According to the 12th Five-Year Plan (2012-2017), India’s mean years of schooling at 5.12 years is well below other emerging market economies such as China (8.17 years) and Brazil (7.54 years) and significantly below the average for all developing countries (7.09 years). Of particular concern is the steep dropout rate after primary school. The plan document also points out that learning outcomes for children in Indian schools are far below corresponding class levels in other countries.
If we vigorously push for steps to shore up investor confidence so that more jobs are created, why don’t we simultaneously demand that there be more political will to ensure that young people do not fall through the cracks, and that they be supported to acquire the knowledge and skills relevant to jobs in the emerging economy, their personal circumstances notwithstanding.
For this to happen, a lot more investment is needed, as the plan document itself points out. Secondary schools will need teachers/trainers who have technical skills and equipment that can be used to impart technical and vocational skills.
In 2008, the government announced the National Skills Policy. We have the National Skill Development Corporation (NSDC) with a mandate to contribute significantly (about 30 per cent) to the overall target of skilling/upskilling some 500 million people in the country by 2022 in partnership with various ministries, departments and the private sector. But recent media reports suggest that NSDC funding maybe cut by `1,000 crore in the current fiscal year. What does this mean for India’s skills-training initiative?
In a recent essay titled “Why is poverty declining so slowly in India” posted in Ideas for India — an economics and policy portal — Dr Ashok Kotwal and Dr Arka Roy Chaudhuri offer interesting insight on the link between skills and “growth” in India. The two academics from the University of British Columbia say that between 1993 and 2004, the fastest growing sectors were mostly high-end services such as business services, communications, research, hotels and restaurants, banking, insurance etc. There were only three non-farm sectors that did increase the employment of the unskilled — trade, transportation and construction. During this period, the labour force working in agriculture declined by seven per cent and almost all of that labour was absorbed in these three sectors. The pattern of growth changed slightly from 2004 to 2009. A few manufacturing sectors such as electric machinery, metal products, wood, furniture and transport equipment joined the list of fast-growing, high-end service sectors. However, the fact remained that growth in none of these sectors provided much employment to unskilled workers. In fact, many shed unskilled labour. Almost all the additional jobs created for the unskilled during this period were in a single sector — construction.

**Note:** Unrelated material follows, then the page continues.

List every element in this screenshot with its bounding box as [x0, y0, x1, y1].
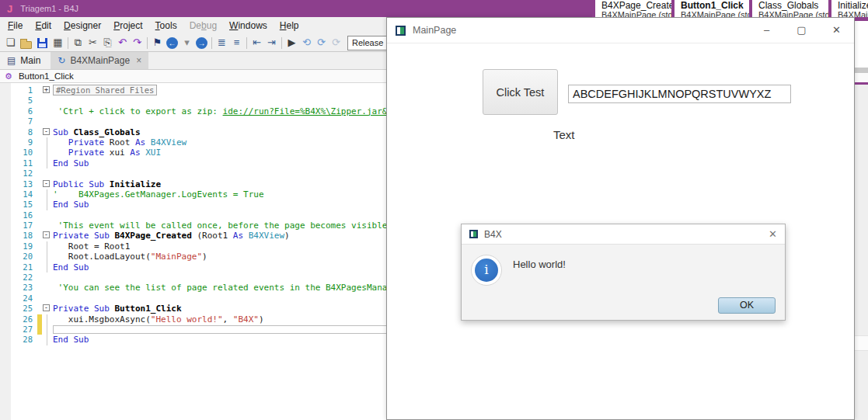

So why did the sectors that employed unskilled labour not grow fast? Dr Kotwal and Dr Roy Chaudhuri offer a telling example: “When a software engineer working for Infosys sees an increase in her income, how would she spend this additional income? She already has a driver, a maid and a cook. She is not going to hire more domestic help. She might buy an iPad, visit more holiday resorts and buy higher quality processed and unprocessed food items. The component of value added by the unskilled in producing these items is quite limited.”
Which brings one back to the young man working in the beauty parlour and his future. Talk about shoring up India’s growth must also address how unskilled people like him can forge ahead and what needs to be done to improve their productivity. In cash-strapped times, there is not enough money for everything. That is well understood. But unless cash is ploughed into the basics like development of a skilled labour force, there won’t be a dazzling growth story.

The writer focuses on development issues in India and emerging economies.